Tuesday, January 10, 2017
Exeter Chiefs second rower Geoff Parling was knocked unconscious early on in the draw with Saracens, as both Brad Barritt and Richard Barrington made contact with his head in a high tackle. Both players will appear before a disciplinary hearing this evening.
Barrington was shown a red card on the spot, while Barritt was lucky to continue playing.
As we've already covered, in an effort to further protect players, World Rugby has stengthened its directives on contact with the head or neck area.
As with any rule change, confusion can be the result until referees, coaches, and players all have an opportunity to sort through any issues on the field. This can lead to extreme frustration from fans as we're left wondering how the changes will be enforced.
However, some have argued that the laws should not be seen as new, and that players should already know what to expect.
This situation has already played itself out on the field more than once.

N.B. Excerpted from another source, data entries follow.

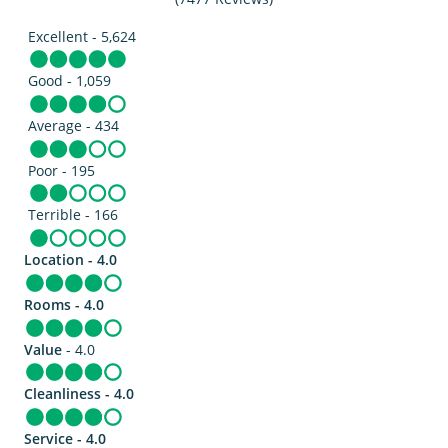
Excellent - 5,624
Good - 1,059
Average - 434
Poor - 195
Terrible - 166
Location - 4.0
Rooms - 4.0
Value
- 4.0
Cleanliness - 4.0
Service - 4.0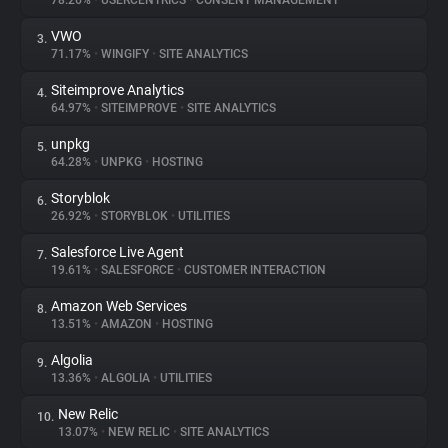
78.26%
•
USERCENTRICS
•
CONSENT MANAGEMENT
VWO
3.
About
71.17%
•
WINGIFY
•
SITE ANALYTICS
Siteimprove Analytics
4.
Trackers
64.97%
•
SITEIMPROVE
•
SITE ANALYTICS
unpkg
5.
Websites
64.28%
•
UNPKG
•
HOSTING
Storyblok
6.
Explorer
26.92%
•
STORYBLOK
•
UTILITIES
Salesforce Live Agent
7.
19.61%
•
SALESFORCE
•
CUSTOMER INTERACTION
Tracking Reach
Amazon Web Services
8.
13.51%
•
AMAZON
•
HOSTING
Algolia
9.
13.36%
•
ALGOLIA
•
UTILITIES
New Relic
10.
13.07%
•
NEW RELIC
•
SITE ANALYTICS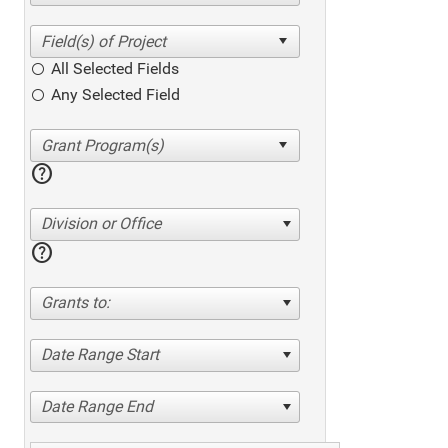
All Selected Fields
Any Selected Field
help
Division or Office
help
Grants to:
Date Range Start
Date Range End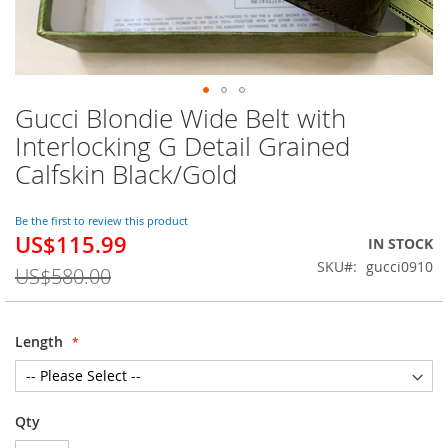
Gucci Blondie Wide Belt with
Skip
to
Interlocking G Detail Grained
the
Calfskin Black/Gold
beginning
of
the
Be the first to review this product
images
US$115.99
Special
IN STOCK
gallery
Price
SKU
gucci0910
US$580.00
Length
Qty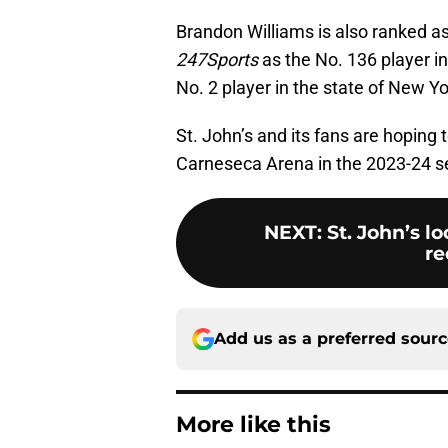
Brandon Williams is also ranked as a
247Sports
as the No. 136 player i
No. 2 player in the state of New Yo
St. John’s and its fans are hoping
Carneseca Arena in the 2023-24 sea
NEXT
:
St. John’s l
re
Add us as a preferred sour
More like this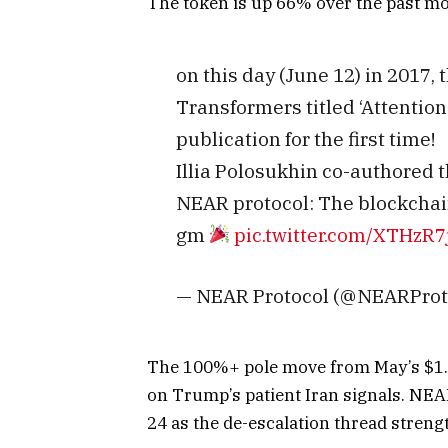
The token is up 66% over the past mon
on this day (June 12) in 2017,
Transformers titled ‘Attention
publication for the first time!
Illia Polosukhin co-authored 
NEAR protocol: The blockchai
gm
pic.twitter.com/XTHzR7
— NEAR Protocol (@NEARProt
The 100%+ pole move from May’s $1.24
on Trump’s patient Iran signals. NEA
24 as the de-escalation thread stren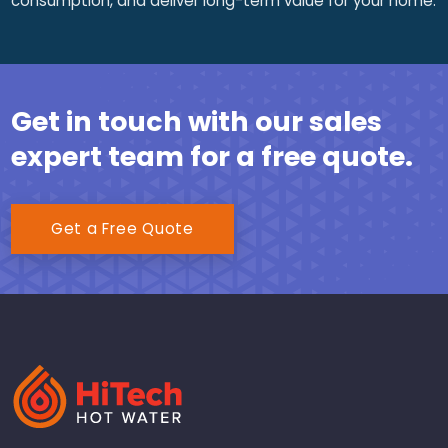
consumption, and deliver long-term value for your home.
Get in touch with our sales
expert team for a free quote.
Get a Free Quote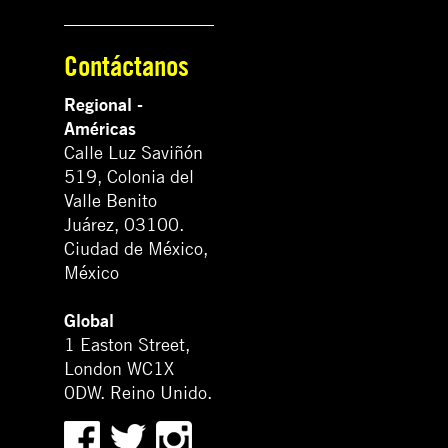
Contáctanos
Regional -
Américas
Calle Luz Saviñón
519, Colonia del
Valle Benito
Juárez, 03100.
Ciudad de México,
México
Global
1 Easton Street,
London WC1X
0DW. Reino Unido.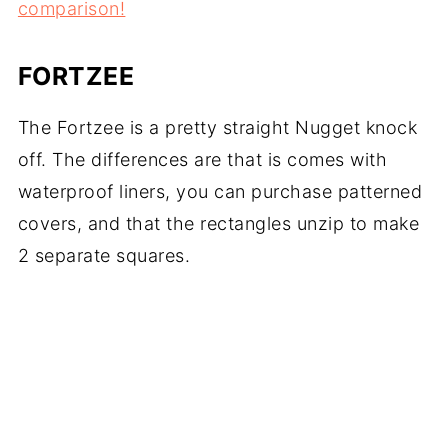
comparison!
FORTZEE
The Fortzee is a pretty straight Nugget knock
off. The differences are that is comes with
waterproof liners, you can purchase patterned
covers, and that the rectangles unzip to make
2 separate squares.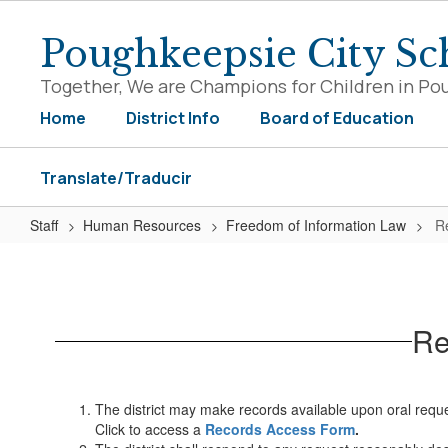
Skip
to
Poughkeepsie City Sch
main
content
Together, We are Champions for Children in Po
Home
District Info
Board of Education
Translate/Traducir
Staff
Human Resources
Freedom of Information Law
R
Requests
for
Records
Re
The district may make records available upon oral request
Click to access a
Records Access Form
.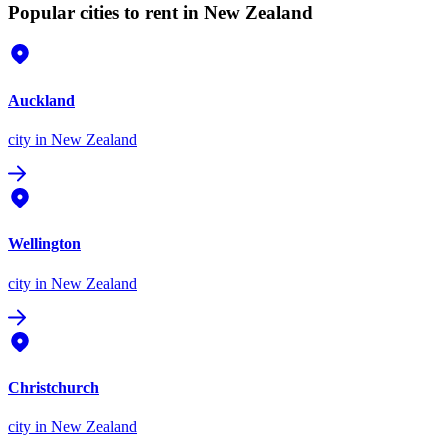
Popular cities to rent in New Zealand
Auckland
city
in New Zealand
Wellington
city
in New Zealand
Christchurch
city
in New Zealand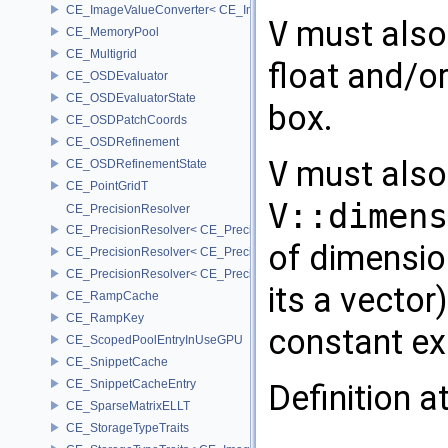
CE_ImageValueConverter< CE_Image::StorageType::FIXED8, SCAL
V
must also 
CE_MemoryPool
CE_Multigrid
float and/or
CE_OSDEvaluator
CE_OSDEvaluatorState
box.
CE_OSDPatchCoords
CE_OSDRefinement
V
must also 
CE_OSDRefinementState
CE_PointGridT
V::dimens
CE_PrecisionResolver
CE_PrecisionResolver< CE_Precision::CE_16 >
of dimensio
CE_PrecisionResolver< CE_Precision::CE_32 >
CE_PrecisionResolver< CE_Precision::CE_64 >
its a vector)
CE_RampCache
CE_RampKey
constant exp
CE_ScopedPoolEntryInUseGPU
CE_SnippetCache
CE_SnippetCacheEntry
Definition a
CE_SparseMatrixELLT
CE_StorageTypeTraits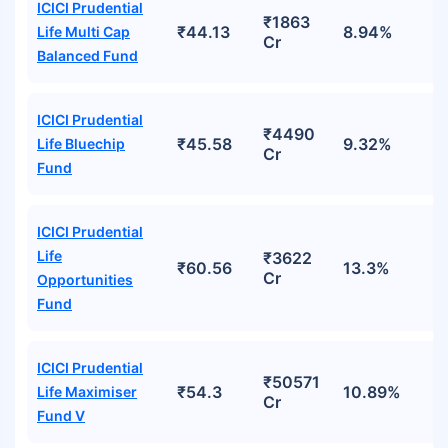
ICICI Prudential
₹1863
₹44.13
8.94%
Life Multi Cap
Cr
Balanced Fund
ICICI Prudential
₹4490
₹45.58
9.32%
Life Bluechip
Cr
Fund
ICICI Prudential
Life
₹3622
₹60.56
13.3%
Cr
Opportunities
Fund
ICICI Prudential
₹50571
₹54.3
10.89%
Life Maximiser
Cr
Fund V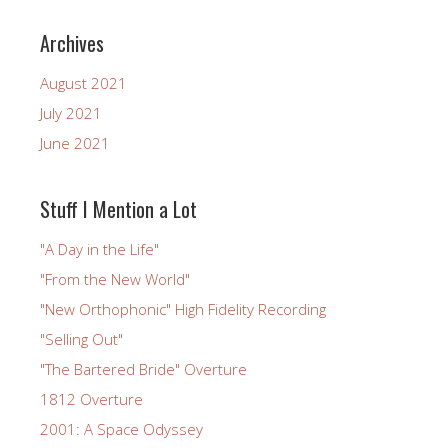
Archives
August 2021
July 2021
June 2021
Stuff I Mention a Lot
"A Day in the Life"
"From the New World"
"New Orthophonic" High Fidelity Recording
"Selling Out"
"The Bartered Bride" Overture
1812 Overture
2001: A Space Odyssey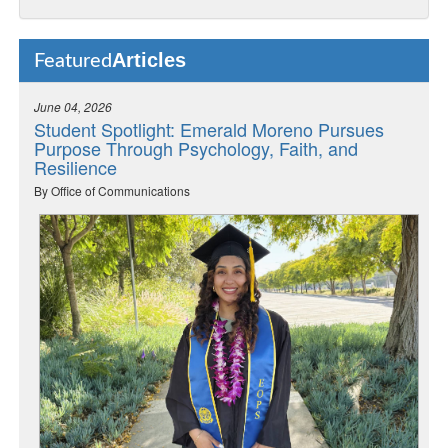
Articles
Featured
June 04, 2026
Student Spotlight: Emerald Moreno Pursues
Purpose Through Psychology, Faith, and
Resilience
By Office of Communications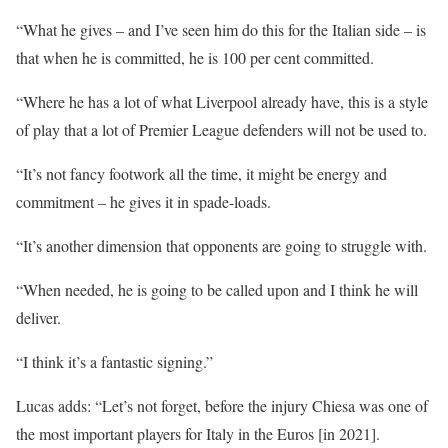
“What he gives – and I’ve seen him do this for the Italian side – is
that when he is committed, he is 100 per cent committed.
“Where he has a lot of what Liverpool already have, this is a style
of play that a lot of Premier League defenders will not be used to.
“It’s not fancy footwork all the time, it might be energy and
commitment – he gives it in spade-loads.
“It’s another dimension that opponents are going to struggle with.
“When needed, he is going to be called upon and I think he will
deliver.
“I think it’s a fantastic signing.”
Lucas adds: “Let’s not forget, before the injury Chiesa was one of
the most important players for Italy in the Euros [in 2021].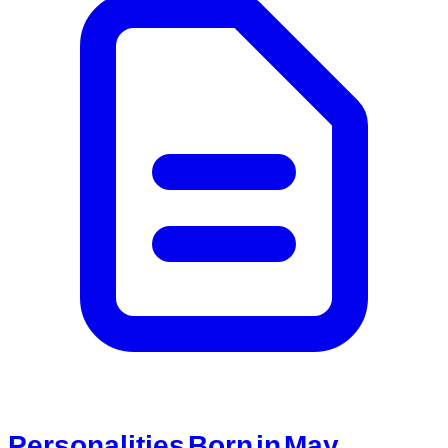
Personalities Born in May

Over the weekend we saw more examples of this as Ulster's Sean Reidy was yellow-carded for a high challenge on Scarlets' scrum half Aled Davis. Also, shown in this clip below, the high challenge from both Barritt and Barrington, leading to Parling being carried off the field on a stretcher.
What has been particularly challenging is how to address the laws if the tackled player has lowered their body position before contact. This was the case for Davis and appears to be the case for Parling as well.
Having reviewed the hit multiple times, referee Ian Tempest was content to let Barritt off with a warning, but issued Barrington the red card. Most would argue that Barritt should have also received at least a yellow card.
The Saracens duo have since been cited, and will appear before an RFU Disciplinary panel in London on Tuesday evening. Barrington has been charged with dangerous charging, contrary to law 10.4(g), while Barritt has been charged with dangerous tackling, contrary to law 10.4(e).
As the rugby world seeks to adapt to the new directives, there are sure to be more situations like this in the coming weeks and months.